Bouwhistorische bronnen
Hoewel de Nederlandse kastelenkunde sterk gefundeerd is op de bouwhistorie, is juist het bouwhistorisch onderzoek naar kastelen ondervertegenwoordigd in het Oversticht. Dat komt vooral omdat veel middeleeuwse burchten in latere perioden zijn opgenomen in nieuwbouw of zijn gesloopt en vervolgens overbouwd. Als een kasteel buiten gebruik raakte werd veelal in de daaropvolgende eeuwen het nog bruikbare bouwmateriaal weggehaald. Vaak is bij ruilverkavelingen dan het overgebleven reliëf – te denken valt aan de wallen, grachten en de kasteeleilanden – ook nog eens geëgaliseerd ten behoeve van de landbouw.
Het is door deze ontwikkeling dat we slechts bij een gering aantal kastelen nog overblijfselen aantreffen van opgaand middeleeuwse muurwerk. Alleen bij Bentheim, Lage, Echten, Nijenhuis-Wijhe, Rechteren, Ter Hansouwe en Coevorden blijkt dit aanwezig. Van de laatste twee kastelen is het niet eens zeker of het om middeleeuwse bouwdelen gaat. Bentheim en Lage zijn nooit aan een grondig bouwhistorisch onderzoek onderworpen.
Iconografische bronnen
Soms konden we een indruk van middeleeuwse bouwfasen verkrijgen door bestudering van iconografische bronnen.
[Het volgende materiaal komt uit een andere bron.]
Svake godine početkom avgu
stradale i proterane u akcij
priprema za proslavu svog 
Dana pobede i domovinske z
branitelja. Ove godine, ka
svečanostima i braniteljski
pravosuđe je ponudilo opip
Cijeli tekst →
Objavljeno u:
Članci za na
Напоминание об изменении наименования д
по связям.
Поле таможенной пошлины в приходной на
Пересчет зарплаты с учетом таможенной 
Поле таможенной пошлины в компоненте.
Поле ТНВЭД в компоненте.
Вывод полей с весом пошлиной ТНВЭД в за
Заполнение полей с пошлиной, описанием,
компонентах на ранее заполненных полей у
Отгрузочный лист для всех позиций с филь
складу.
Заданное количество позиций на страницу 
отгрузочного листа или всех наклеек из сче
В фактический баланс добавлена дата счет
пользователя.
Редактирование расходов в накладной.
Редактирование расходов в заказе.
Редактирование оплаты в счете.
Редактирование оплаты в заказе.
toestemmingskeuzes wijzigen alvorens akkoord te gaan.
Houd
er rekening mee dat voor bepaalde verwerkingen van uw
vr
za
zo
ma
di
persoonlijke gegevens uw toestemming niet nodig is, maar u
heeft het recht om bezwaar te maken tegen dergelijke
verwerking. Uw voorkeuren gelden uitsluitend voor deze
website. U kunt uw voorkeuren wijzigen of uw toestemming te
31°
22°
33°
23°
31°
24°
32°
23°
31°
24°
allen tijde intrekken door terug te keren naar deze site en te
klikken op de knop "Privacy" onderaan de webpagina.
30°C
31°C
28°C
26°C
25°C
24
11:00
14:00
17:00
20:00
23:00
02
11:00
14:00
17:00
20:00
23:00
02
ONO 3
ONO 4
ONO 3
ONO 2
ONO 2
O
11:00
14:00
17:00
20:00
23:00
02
Van veel adellijke huizen zijn namelijk in de eerste helft van de achttiende eeuw zogenoemde kasteelportretten vervaardigd.76 Deze tekeningen kunnen een waardevolle bron van informatie vormen, omdat middeleeuwse delen soms nog zichtbaar zijn op de tekening. Toch moet voorzichtig worden omgegaan met zulke bronnen, want niet elke kunstenaar tekende of schilderde even accuraat.77 We maken in de catalogus vooral gebruik van het werk van Cornelis Pronk en Abraham de Haen uit de eerste helft van de achttiende eeuw. Deze kunstenaars worden door kenners als betrouwbaar gezien.78 De kunstenaar Jacobus Stellingwerf was ook zeer actief op dit front, maar de historische accuratesse in zijn werk is in vele gevallen twijfelachtig.79 In totaal konden we op achttien tekeningen mogelijke middeleeuwse gebouwsporen identificeren.
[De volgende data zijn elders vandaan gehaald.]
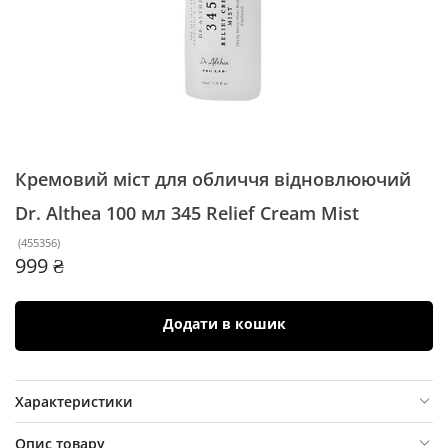
Кремовий міст для обличчя відновлюючий
Dr. Althea 100 мл
345 Relief Cream Mist
(
455356
)
999 ₴
Додати в кошик
Характеристики
Опис товару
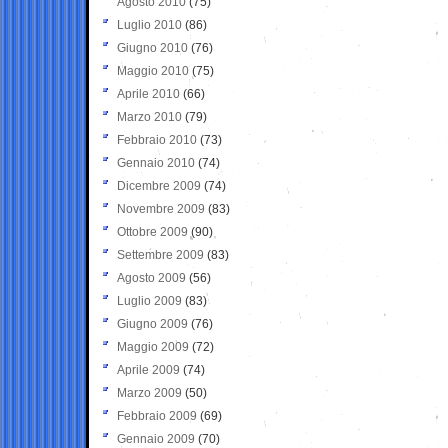
Agosto 2010
(75)
Luglio 2010
(86)
Giugno 2010
(76)
Maggio 2010
(75)
Aprile 2010
(66)
Marzo 2010
(79)
Febbraio 2010
(73)
Gennaio 2010
(74)
Dicembre 2009
(74)
Novembre 2009
(83)
Ottobre 2009
(90)
Settembre 2009
(83)
Agosto 2009
(56)
Luglio 2009
(83)
Giugno 2009
(76)
Maggio 2009
(72)
Aprile 2009
(74)
Marzo 2009
(50)
Febbraio 2009
(69)
Gennaio 2009
(70)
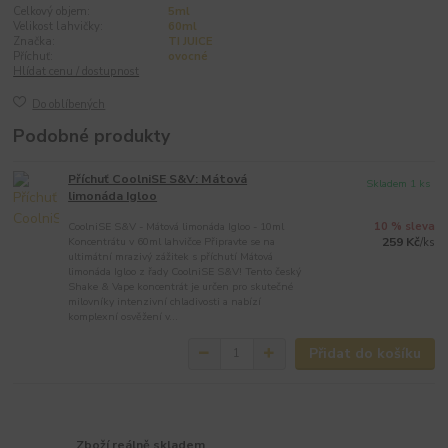
Celkový objem:
5ml
Velikost lahvičky:
60ml
Značka:
TI JUICE
Příchuť:
ovocné
Hlídat cenu / dostupnost
Do oblíbených
Podobné produkty
Příchuť CoolniSE S&V: Mátová
Skladem 1 ks
limonáda Igloo
CoolniSE S&V - Mátová limonáda Igloo - 10ml
10 % sleva
Koncentrátu v 60ml lahvičce Připravte se na
259 Kč
/
ks
ultimátní mrazivý zážitek s příchutí Mátová
limonáda Igloo z řady CoolniSE S&V! Tento český
Shake & Vape koncentrát je určen pro skutečné
milovníky intenzivní chladivosti a nabízí
komplexní osvěžení v...
Přidat do košíku
Zboží reálně skladem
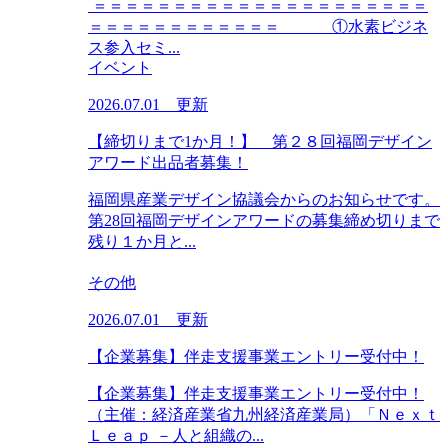
＝＝＝＝＝＝＝＝＝＝＝＝＝＝＝＝＝＝＝＝＝
＝＝＝＝＝＝＝＝＝＝＝＝ ①水素ビジネ
ス参入セミ...
イベント
2026.07.01 更新
【締切りまで1か月！】 第２８回福岡デザイン
アワード出品者募集！
福岡県産業デザイン協議会からのお知らせです。
第28回福岡デザインアワードの募集締め切りまで
残り１か月と...
その他
2026.07.01 更新
【企業募集】伴走支援事業エントリー受付中！
【企業募集】伴走支援事業エントリー受付中！
（主催：経済産業省九州経済産業局）「Ｎｅｘｔ
Ｌｅａｐ －人と組織の...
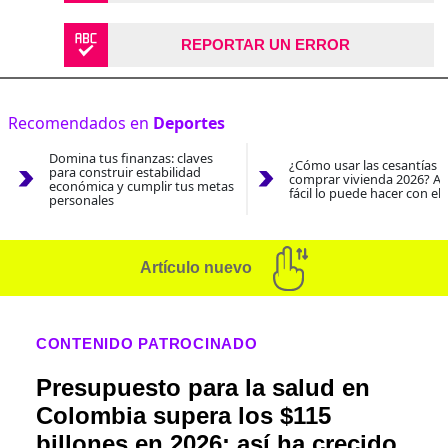
REPORTAR UN ERROR
Recomendados en
Deportes
Domina tus finanzas: claves
¿Cómo usar las cesantías 
para construir estabilidad
comprar vivienda 2026? As
económica y cumplir tus metas
fácil lo puede hacer con el
personales
Artículo nuevo
CONTENIDO PATROCINADO
Presupuesto para la salud en
Colombia supera los $115
billones en 2026: así ha crecido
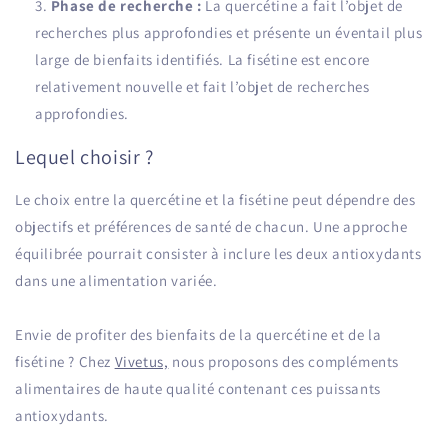
Phase de recherche :
La quercétine a fait l’objet de
recherches plus approfondies et présente un éventail plus
large de bienfaits identifiés. La fisétine est encore
relativement nouvelle et fait l’objet de recherches
approfondies.
Lequel choisir ?
Le choix entre la quercétine et la fisétine peut dépendre des
objectifs et préférences de santé de chacun. Une approche
équilibrée pourrait consister à inclure les deux antioxydants
dans une alimentation variée.
Envie de profiter des bienfaits de la quercétine et de la
fisétine ? Chez
Vivetus,
nous proposons des compléments
alimentaires de haute qualité contenant ces puissants
antioxydants.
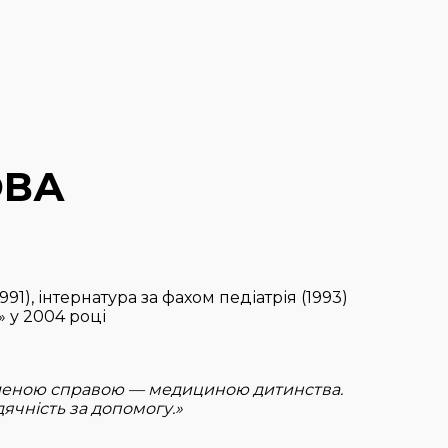
ОВА
1), інтернатура за фахом педіатрія (1993)
 у 2004 році
бленою справою — медициною дитинства.
ячність за допомогу.»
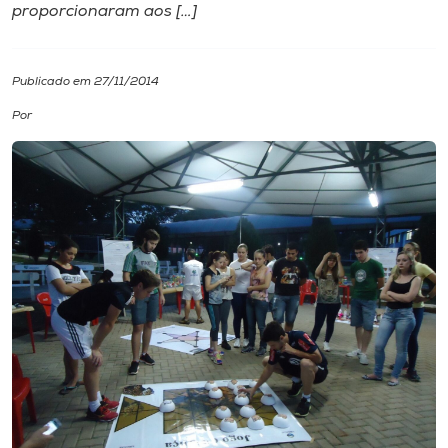
proporcionaram aos […]
I.nova
Publicado em 27/11/2014
Diplomados
Por
Cultura
CPA
Biblioteca
Editora
Rádio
74 Wng nr. 427292 Deze beschrijving staat alleen in ARCHIS en is niet opgenomen in een RAAP rapport. Omdat de resultaten voor slechts een klein publiek toegankelijk zijn wordt in de catalogus veel aandacht besteed aan de waarnemingen; Van Doesburg et al. 2009.
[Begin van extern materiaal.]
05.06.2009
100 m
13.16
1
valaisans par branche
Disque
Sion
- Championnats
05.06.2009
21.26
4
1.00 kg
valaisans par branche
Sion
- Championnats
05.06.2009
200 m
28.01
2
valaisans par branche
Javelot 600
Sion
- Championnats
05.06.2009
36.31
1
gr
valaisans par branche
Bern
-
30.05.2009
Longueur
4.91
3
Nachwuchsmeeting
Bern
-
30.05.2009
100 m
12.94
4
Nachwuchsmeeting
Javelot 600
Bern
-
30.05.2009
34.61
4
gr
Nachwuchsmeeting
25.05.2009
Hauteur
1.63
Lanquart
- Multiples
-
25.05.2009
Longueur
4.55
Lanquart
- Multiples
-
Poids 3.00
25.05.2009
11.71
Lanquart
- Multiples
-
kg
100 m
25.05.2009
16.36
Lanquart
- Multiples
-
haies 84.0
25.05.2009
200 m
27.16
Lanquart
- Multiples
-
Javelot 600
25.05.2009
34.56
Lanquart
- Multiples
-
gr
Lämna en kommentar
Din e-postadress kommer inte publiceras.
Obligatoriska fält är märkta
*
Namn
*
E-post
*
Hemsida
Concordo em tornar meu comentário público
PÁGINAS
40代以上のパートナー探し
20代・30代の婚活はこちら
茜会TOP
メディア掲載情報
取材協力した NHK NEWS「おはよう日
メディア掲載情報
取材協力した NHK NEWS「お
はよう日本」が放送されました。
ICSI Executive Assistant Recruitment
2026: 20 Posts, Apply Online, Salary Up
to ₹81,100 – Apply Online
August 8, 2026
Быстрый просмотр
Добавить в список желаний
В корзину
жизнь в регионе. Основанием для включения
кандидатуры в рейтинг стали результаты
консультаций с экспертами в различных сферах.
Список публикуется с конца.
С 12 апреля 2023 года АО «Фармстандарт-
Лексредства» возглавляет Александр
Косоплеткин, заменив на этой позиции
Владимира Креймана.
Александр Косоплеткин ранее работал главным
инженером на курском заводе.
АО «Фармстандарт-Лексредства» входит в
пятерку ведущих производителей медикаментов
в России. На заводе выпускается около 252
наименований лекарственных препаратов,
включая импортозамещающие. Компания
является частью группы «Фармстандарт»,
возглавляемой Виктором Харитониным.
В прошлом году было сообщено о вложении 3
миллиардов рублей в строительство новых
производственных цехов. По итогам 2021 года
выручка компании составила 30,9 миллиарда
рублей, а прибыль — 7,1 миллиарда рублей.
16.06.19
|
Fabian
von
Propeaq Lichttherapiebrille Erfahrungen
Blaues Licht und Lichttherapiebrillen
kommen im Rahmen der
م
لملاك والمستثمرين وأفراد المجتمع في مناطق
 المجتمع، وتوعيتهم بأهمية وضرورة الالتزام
75 Mulock Houwer 1921; Eshuis 1950; Olde Meierink 1980: 185-186; ARCHIS wng nr. 24475.
76 Beelaerts van Blokland & Dumas 2005: 52.
77 Beelaerts van Blokland & Dumas 2005: 55.
78 Gevers & A.J. Mensema 1995: 50.
79 Gevers & Mensema 1995: 52; Beelaerts van Blokland & Dumas 2005: 56.